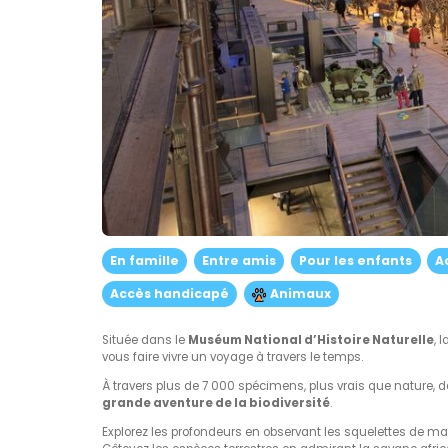
En famille
Entre amis
Pour les enfants
A
Accès handicapé
Animaux
Située dans le
Muséum National d’Histoire Naturelle
, 
vous faire vivre un voyage à travers le temps.
À travers plus de 7 000 spécimens, plus vrais que nature, déc
grande aventure de la biodiversité
.
Explorez les profondeurs en observant les squelettes de 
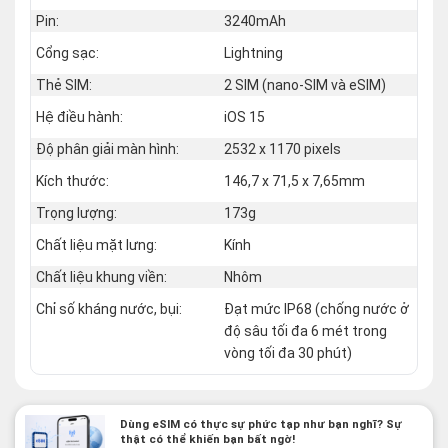
Pin:
3240mAh
Cổng sạc:
Lightning
Thẻ SIM:
2 SIM (nano‑SIM và eSIM)
Hệ điều hành:
iOS 15
Độ phân giải màn hình:
2532 x 1170 pixels
Kích thước:
146,7 x 71,5 x 7,65mm
Trọng lượng:
173g
Chất liệu mặt lưng:
Kính
Chất liệu khung viền:
Nhôm
Chỉ số kháng nước, bụi:
Đạt mức IP68 (chống nước ở
độ sâu tối đa 6 mét trong
vòng tối đa 30 phút)
Dùng eSIM có thực sự phức tạp như bạn nghĩ? Sự
thật có thể khiến bạn bất ngờ!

# Exercise goal:
Using the records above, please retype only the run of lines from the line holding "độ sâu tối đa 6 mét trong" through the last line, both ends included.

# Answer for the task:
độ sâu tối đa 6 mét trong
vòng tối đa 30 phút)
Dùng eSIM có thực sự phức tạp như bạn nghĩ? Sự
thật có thể khiến bạn bất ngờ!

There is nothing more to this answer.